Em certos setores da Igreja hoje, temos também uma pregação excessivamente mística e etérea, uma palavra que só parece fazer algum sentido na igreja e entre irmãos, sem conexão clara com o dia a dia das pessoas. Cristãos nesse contexto se tornam pessoas descoladas dos problemas reais à sua volta, vivendo como nefelibatas, causando mais estranheza do que uma expressão real perceptível pelo homem comum. É uma praxis embebida em um emocionalismo sem muito impacto sobre o caráter e vida real destes cristãos, comprometendo a qualidade da sua influência e testemunho.
Em meio a esse mundo corrompido e tão cheio de maldade e insensibilidade, a Igreja deveria ser a reserva moral e ética da sociedade. É necessário que ela se levante com uma nova expressão do cristianismo, que reflita os valores e o caráter de Cristo.

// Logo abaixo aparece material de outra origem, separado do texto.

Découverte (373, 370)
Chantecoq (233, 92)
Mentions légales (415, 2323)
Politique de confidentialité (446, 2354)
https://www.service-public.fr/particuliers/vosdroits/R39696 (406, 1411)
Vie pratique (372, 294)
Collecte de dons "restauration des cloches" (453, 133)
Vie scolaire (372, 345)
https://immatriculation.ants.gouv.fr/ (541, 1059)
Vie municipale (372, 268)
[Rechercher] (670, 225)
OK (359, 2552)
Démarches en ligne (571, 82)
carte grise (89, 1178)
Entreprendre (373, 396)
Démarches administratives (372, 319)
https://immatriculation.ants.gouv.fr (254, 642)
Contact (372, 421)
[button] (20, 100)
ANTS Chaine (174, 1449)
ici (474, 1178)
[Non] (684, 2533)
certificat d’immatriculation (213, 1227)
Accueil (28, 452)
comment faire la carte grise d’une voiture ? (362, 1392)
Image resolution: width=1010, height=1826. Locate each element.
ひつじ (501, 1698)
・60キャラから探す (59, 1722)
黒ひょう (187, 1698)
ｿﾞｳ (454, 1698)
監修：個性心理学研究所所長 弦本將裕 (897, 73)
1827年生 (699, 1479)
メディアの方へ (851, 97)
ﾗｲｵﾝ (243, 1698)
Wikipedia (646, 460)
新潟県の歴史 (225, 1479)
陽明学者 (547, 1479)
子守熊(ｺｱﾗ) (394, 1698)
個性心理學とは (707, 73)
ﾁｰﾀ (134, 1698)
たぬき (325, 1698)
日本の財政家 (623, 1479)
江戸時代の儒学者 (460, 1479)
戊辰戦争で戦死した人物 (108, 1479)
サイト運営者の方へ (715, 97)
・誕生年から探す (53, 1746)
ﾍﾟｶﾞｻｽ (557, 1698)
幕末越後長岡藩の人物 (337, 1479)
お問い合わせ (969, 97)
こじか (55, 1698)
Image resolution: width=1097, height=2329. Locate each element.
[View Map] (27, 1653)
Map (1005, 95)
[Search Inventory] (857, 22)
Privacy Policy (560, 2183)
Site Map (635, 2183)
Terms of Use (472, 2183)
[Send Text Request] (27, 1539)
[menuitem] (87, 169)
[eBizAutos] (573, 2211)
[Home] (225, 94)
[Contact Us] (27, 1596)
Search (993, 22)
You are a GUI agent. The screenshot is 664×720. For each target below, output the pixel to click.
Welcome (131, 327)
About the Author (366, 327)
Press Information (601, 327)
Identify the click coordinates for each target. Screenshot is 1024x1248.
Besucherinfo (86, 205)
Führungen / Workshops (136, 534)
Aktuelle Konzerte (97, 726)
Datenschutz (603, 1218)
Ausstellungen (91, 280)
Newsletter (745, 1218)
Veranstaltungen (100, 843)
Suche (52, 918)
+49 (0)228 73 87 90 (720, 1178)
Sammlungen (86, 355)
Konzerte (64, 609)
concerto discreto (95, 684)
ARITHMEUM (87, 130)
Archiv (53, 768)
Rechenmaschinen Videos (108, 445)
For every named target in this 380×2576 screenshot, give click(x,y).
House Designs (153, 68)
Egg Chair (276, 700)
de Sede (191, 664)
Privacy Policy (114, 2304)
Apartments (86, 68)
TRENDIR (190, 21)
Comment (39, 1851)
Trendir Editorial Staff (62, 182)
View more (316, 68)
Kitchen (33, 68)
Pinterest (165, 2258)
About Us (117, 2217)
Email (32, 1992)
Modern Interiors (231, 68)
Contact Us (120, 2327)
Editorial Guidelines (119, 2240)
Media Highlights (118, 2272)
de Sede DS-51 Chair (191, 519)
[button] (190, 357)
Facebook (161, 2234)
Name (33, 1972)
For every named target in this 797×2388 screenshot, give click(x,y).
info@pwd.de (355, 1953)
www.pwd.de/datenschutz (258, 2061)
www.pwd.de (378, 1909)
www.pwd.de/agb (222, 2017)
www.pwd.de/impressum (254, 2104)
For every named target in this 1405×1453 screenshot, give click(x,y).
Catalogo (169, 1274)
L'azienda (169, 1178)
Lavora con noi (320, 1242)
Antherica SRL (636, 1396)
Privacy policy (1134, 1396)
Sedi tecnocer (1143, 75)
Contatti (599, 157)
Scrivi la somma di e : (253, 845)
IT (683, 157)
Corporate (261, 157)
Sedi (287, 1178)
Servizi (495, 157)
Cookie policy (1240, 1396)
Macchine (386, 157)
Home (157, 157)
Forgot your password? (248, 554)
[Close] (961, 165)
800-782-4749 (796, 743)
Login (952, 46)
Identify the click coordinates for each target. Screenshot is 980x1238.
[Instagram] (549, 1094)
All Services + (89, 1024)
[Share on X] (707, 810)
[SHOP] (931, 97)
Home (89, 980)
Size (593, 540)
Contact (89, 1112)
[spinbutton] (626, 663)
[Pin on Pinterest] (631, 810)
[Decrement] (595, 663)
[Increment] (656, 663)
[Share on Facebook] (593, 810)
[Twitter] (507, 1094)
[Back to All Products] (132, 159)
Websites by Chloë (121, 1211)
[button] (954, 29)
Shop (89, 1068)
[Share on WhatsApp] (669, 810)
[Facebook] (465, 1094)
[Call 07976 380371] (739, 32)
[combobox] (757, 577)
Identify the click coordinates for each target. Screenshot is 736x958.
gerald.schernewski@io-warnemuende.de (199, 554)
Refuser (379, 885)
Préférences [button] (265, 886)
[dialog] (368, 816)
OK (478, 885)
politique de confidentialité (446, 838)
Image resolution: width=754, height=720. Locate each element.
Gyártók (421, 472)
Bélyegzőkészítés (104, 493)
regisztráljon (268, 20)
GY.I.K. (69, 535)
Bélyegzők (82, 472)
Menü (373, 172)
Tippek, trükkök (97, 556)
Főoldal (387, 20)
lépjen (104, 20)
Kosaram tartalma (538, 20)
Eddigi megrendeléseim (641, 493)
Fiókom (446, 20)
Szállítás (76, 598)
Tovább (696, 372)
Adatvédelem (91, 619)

Que evangelize e discipule as nações, que seja o sal que influencia e preserva, e a luz que traz revelação e sabedoria.
Roberto Coutinho
(1) Max Weber, “A Ética Protestante e o Espírito do Capitalismo”, 11ª Edição, (São Paulo: Editora Pioneira, 1996 [1904-05]).
(2) Franklin Ferreira, “Uma Introdução à Max Weber e à Obra ‘A Ética Protestante e o Espírito do Capitalismo'”. Fides Reformata 5/2 (2000).